● TASK REQUIREMENTS: Where a line in the records below includes "GitHub", pull that line out.

(Items from a dataset)
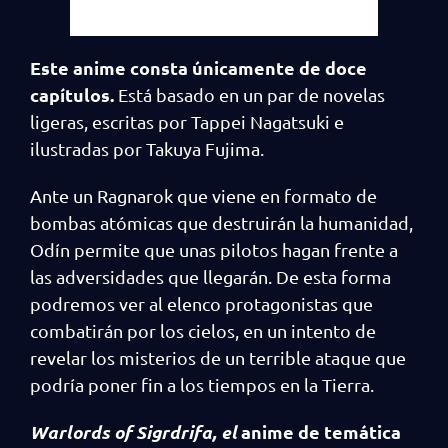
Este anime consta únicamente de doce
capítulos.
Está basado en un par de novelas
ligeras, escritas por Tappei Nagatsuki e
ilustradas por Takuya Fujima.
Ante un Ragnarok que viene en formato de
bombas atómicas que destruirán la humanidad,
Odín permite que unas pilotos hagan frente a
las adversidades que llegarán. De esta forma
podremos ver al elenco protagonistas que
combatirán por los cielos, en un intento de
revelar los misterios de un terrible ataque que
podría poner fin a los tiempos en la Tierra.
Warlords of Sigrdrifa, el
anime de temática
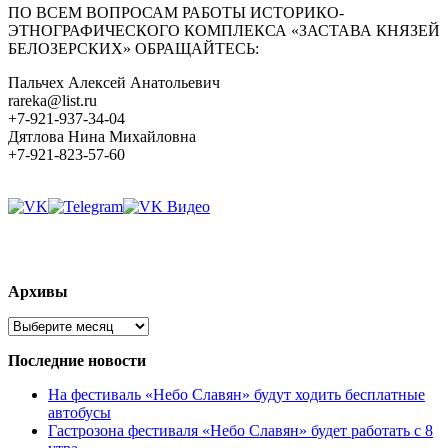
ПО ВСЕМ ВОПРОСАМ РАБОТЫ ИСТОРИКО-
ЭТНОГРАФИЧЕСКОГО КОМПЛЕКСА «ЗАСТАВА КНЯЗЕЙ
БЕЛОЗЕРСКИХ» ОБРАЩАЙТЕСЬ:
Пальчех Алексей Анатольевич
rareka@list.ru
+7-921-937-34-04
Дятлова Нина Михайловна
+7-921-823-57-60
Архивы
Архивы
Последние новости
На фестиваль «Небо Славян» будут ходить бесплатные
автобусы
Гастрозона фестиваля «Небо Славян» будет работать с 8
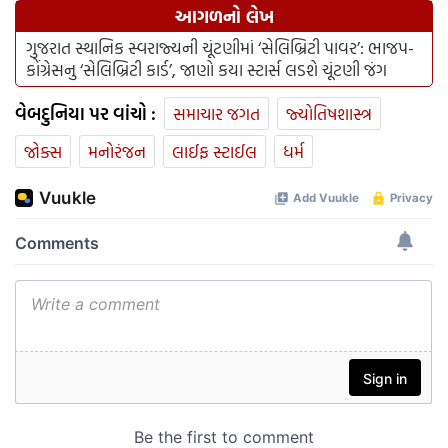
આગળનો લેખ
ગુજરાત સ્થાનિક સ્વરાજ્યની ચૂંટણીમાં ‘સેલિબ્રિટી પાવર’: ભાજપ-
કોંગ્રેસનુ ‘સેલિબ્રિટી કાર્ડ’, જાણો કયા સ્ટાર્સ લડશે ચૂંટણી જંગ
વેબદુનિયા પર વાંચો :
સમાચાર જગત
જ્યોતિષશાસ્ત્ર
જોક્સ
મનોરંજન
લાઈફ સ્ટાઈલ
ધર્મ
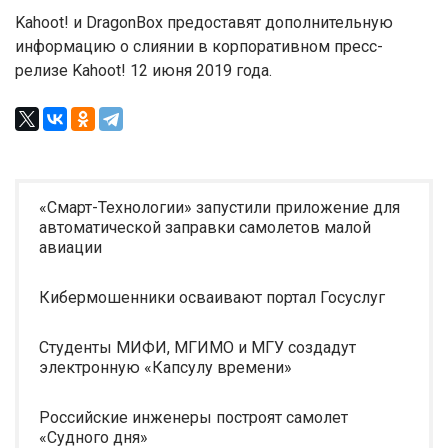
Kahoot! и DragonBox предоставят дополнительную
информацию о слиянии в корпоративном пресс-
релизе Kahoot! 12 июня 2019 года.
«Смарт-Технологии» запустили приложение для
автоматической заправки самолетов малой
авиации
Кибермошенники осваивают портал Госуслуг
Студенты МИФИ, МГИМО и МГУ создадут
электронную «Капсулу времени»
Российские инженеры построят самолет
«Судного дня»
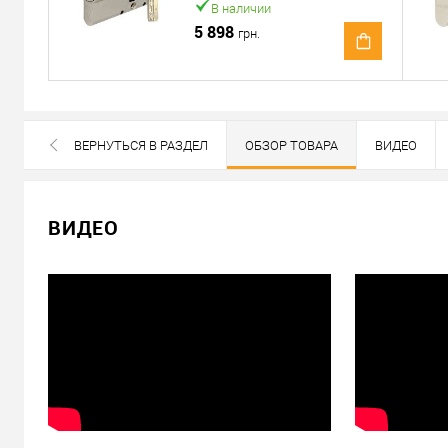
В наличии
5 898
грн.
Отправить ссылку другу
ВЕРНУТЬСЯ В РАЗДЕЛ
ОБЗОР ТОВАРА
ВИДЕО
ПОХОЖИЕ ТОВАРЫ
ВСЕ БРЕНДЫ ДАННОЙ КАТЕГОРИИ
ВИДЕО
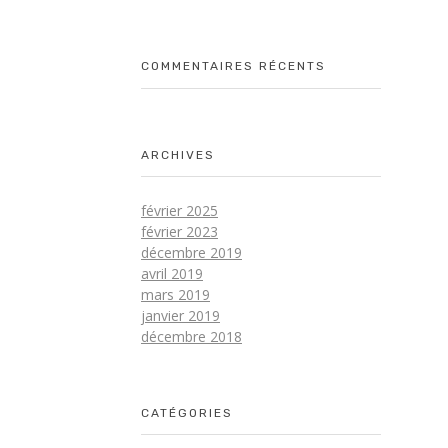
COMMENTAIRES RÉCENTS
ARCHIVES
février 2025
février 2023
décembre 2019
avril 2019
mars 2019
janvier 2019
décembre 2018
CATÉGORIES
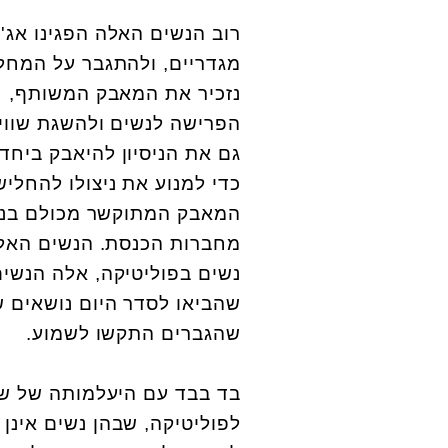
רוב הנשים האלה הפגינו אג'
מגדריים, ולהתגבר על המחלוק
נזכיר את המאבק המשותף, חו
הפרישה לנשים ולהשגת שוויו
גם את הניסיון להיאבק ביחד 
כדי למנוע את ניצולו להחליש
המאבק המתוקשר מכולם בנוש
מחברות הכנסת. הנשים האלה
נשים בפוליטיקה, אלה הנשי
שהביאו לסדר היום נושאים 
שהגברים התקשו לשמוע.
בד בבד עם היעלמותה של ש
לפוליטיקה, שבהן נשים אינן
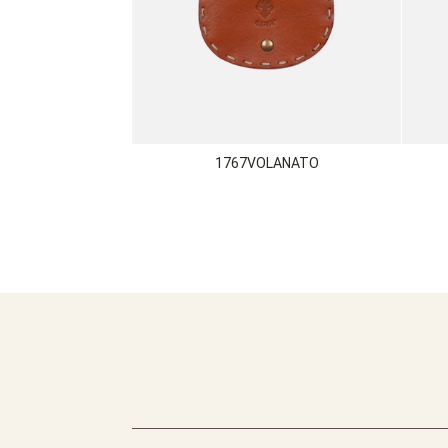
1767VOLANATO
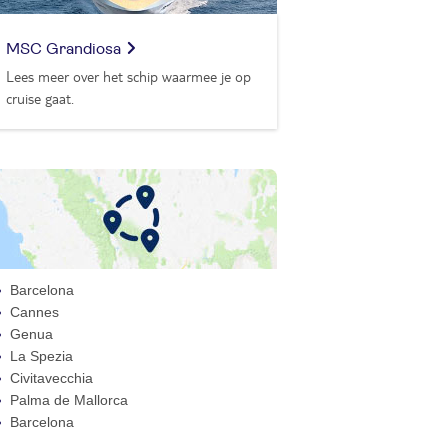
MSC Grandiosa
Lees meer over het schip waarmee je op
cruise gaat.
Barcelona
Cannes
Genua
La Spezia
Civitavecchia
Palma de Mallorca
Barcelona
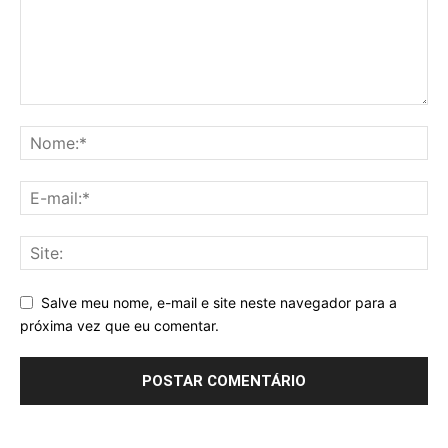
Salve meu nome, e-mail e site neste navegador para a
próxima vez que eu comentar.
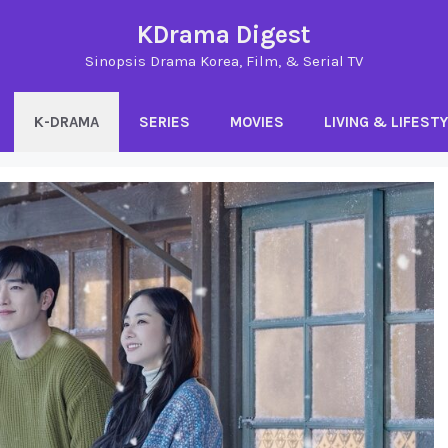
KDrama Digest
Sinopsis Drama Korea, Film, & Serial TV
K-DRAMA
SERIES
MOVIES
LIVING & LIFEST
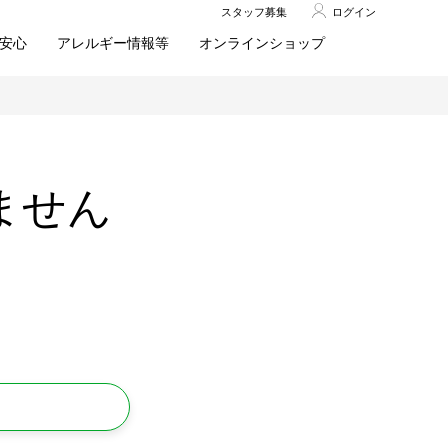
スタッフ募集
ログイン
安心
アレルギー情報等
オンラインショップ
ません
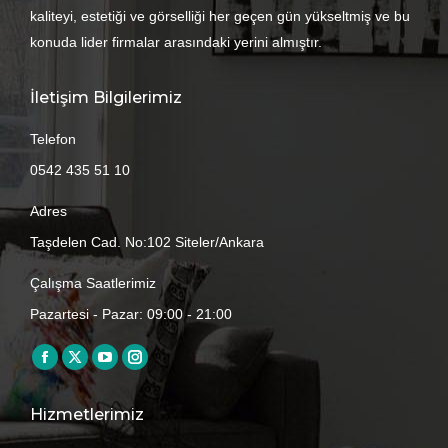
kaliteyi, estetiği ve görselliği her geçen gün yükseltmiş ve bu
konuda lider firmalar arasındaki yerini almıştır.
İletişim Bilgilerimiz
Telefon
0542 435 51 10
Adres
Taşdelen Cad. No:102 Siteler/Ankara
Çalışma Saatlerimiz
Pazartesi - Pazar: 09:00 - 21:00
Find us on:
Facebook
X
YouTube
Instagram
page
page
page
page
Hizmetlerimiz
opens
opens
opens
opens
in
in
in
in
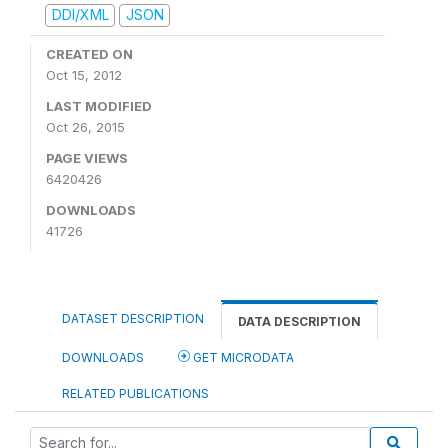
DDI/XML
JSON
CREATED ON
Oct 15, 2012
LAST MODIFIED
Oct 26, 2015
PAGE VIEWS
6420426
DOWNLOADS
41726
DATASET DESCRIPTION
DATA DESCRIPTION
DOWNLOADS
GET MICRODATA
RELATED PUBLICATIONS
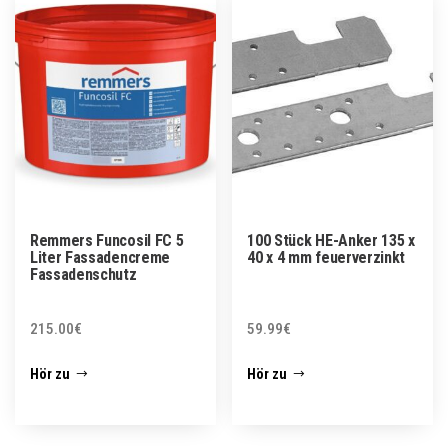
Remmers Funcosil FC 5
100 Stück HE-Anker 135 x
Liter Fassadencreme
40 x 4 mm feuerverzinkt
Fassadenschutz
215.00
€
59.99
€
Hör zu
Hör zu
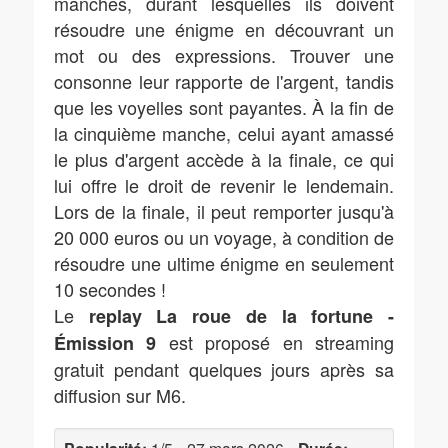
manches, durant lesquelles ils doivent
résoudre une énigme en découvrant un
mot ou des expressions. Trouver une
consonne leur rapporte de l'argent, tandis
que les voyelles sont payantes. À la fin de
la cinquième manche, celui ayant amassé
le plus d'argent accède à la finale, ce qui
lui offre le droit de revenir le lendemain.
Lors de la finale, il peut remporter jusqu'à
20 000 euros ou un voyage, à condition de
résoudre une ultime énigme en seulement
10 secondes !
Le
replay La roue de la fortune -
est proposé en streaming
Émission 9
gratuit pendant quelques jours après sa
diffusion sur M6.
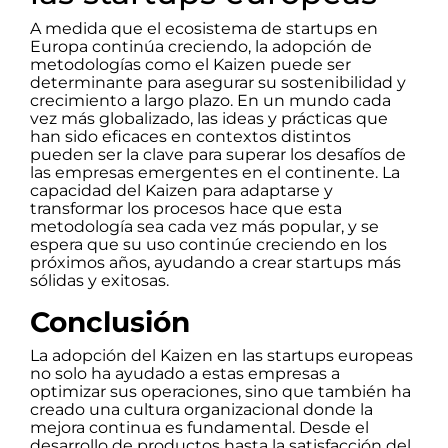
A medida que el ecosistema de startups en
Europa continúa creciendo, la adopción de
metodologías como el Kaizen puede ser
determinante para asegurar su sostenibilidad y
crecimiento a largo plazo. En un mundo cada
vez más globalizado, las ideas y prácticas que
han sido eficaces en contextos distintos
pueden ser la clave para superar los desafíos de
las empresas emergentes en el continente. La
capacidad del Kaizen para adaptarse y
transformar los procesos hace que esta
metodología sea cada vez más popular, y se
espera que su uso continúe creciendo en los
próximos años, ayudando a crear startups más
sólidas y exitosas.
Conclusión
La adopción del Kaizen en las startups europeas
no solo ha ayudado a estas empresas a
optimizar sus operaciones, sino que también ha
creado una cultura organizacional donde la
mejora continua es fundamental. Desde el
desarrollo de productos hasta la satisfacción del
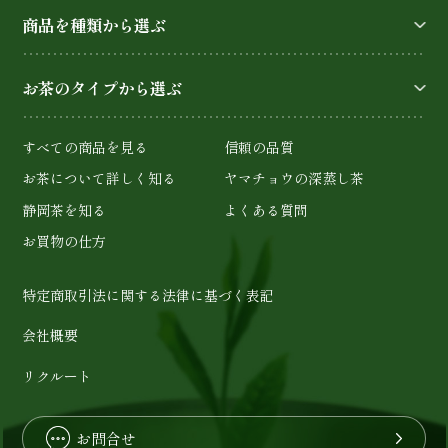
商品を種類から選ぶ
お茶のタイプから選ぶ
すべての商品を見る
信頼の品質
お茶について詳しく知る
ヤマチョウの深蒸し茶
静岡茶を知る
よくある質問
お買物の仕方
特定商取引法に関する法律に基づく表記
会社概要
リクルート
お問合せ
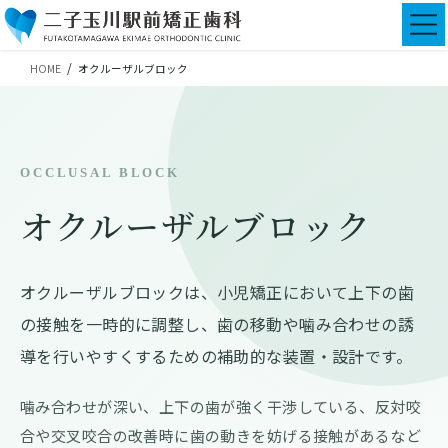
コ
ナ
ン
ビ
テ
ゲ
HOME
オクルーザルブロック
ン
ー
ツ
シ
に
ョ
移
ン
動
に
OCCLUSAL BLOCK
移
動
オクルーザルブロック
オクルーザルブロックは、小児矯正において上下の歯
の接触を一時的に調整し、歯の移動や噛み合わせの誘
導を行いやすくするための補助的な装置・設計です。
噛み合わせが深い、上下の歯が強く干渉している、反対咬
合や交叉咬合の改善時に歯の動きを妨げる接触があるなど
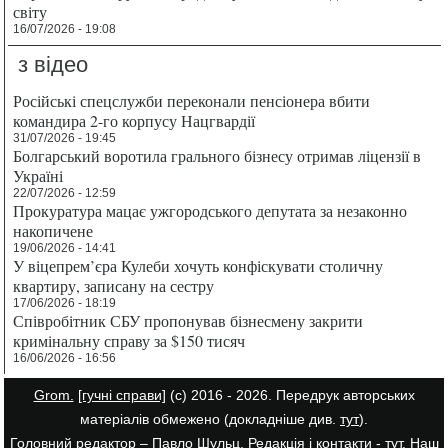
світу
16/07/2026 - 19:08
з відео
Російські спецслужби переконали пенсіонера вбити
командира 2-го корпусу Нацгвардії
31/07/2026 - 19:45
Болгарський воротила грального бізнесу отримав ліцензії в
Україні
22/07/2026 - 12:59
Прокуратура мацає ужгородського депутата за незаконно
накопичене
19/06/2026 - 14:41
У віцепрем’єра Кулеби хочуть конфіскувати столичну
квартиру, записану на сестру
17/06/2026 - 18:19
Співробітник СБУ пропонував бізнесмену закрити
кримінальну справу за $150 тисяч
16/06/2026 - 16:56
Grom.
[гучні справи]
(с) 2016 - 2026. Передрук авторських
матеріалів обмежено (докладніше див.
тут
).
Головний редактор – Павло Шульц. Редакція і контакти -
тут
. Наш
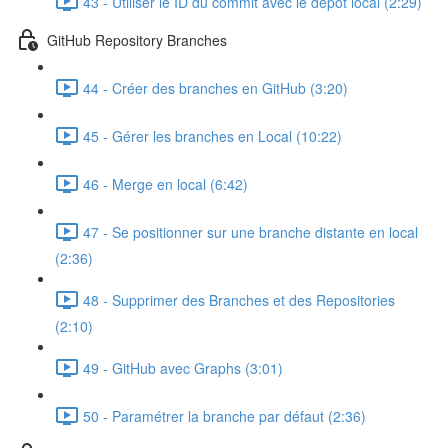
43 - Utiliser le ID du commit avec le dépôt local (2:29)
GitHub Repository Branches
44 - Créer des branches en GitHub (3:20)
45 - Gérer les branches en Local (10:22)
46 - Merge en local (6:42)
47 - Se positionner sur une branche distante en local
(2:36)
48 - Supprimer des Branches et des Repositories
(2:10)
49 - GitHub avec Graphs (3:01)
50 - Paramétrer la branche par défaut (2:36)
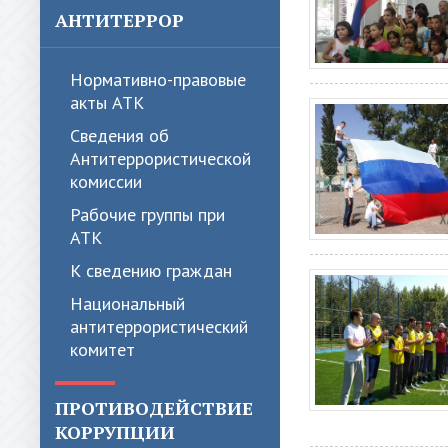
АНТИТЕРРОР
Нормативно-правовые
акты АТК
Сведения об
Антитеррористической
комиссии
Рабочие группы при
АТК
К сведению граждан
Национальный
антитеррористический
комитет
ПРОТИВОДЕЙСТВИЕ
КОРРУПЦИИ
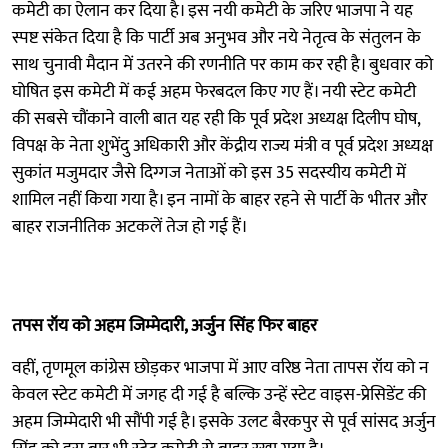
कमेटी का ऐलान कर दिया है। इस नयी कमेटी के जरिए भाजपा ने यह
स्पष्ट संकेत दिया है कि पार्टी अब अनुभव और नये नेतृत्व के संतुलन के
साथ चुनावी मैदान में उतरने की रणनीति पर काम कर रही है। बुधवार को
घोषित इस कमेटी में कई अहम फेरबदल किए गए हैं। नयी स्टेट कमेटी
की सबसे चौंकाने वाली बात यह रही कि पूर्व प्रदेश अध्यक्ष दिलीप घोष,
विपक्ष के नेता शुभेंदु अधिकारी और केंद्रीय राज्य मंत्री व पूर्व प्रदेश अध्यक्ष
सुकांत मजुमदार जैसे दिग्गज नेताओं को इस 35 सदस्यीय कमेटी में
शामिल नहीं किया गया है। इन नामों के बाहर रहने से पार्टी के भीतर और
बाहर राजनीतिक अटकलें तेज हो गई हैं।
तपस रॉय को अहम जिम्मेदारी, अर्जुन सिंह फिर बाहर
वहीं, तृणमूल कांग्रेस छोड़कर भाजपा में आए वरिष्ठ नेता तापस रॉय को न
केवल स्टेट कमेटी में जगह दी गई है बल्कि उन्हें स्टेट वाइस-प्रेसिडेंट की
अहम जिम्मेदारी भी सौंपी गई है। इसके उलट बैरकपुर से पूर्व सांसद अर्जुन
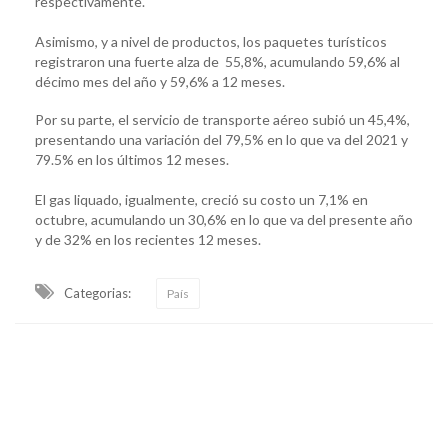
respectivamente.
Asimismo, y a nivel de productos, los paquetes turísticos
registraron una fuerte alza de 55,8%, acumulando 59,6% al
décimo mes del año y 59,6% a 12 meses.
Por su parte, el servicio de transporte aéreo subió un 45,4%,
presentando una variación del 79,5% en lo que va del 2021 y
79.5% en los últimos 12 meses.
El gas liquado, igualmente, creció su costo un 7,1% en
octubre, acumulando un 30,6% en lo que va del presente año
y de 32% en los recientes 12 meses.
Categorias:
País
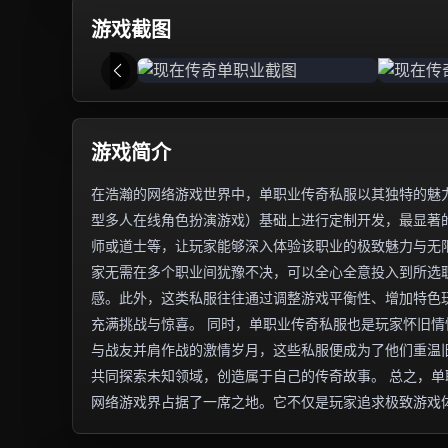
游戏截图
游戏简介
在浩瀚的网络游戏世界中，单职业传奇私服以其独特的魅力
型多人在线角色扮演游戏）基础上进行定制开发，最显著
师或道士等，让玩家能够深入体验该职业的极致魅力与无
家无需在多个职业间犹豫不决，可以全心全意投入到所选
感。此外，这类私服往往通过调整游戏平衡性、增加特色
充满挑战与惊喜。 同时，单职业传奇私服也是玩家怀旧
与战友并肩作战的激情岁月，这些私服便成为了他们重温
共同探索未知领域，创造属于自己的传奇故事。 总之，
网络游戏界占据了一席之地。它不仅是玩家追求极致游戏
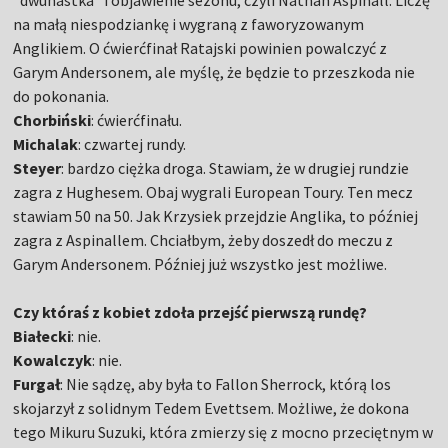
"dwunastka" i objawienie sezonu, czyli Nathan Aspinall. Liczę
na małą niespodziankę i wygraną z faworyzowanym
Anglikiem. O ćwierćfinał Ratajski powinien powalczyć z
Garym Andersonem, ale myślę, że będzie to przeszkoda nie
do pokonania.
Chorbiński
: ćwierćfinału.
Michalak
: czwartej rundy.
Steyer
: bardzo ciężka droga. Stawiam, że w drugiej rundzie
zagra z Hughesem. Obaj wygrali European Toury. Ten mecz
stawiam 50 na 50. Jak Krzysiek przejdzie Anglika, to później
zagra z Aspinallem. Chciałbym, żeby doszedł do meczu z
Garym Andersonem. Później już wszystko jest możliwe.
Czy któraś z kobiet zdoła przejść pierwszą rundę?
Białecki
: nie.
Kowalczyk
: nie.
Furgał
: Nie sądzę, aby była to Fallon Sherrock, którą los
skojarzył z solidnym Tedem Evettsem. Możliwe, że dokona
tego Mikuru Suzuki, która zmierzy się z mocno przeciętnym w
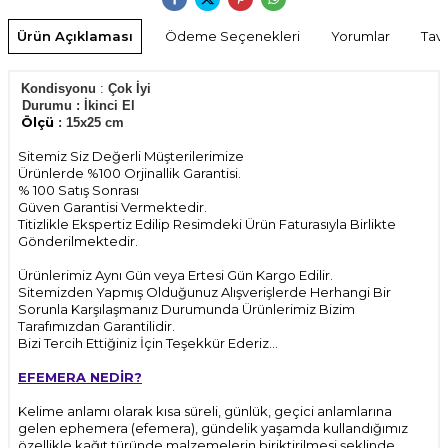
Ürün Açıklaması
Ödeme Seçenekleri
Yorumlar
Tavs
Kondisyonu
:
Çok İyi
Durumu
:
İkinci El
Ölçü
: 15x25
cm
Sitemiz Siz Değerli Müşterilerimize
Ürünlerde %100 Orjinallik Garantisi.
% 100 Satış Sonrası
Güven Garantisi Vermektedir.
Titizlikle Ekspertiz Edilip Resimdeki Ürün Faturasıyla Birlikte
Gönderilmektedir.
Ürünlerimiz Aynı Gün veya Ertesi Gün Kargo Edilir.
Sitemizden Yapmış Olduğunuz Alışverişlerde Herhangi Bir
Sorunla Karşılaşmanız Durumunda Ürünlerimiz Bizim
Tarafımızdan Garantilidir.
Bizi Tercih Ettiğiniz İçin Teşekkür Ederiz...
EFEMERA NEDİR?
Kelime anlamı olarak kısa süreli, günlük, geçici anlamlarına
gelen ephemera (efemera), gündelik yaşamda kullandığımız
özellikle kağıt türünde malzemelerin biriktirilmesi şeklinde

● RESULT OF THIS TASK:
GitHub Repository Branches
44 - Créer des branches en GitHub (3:20)
49 - GitHub avec Graphs (3:01)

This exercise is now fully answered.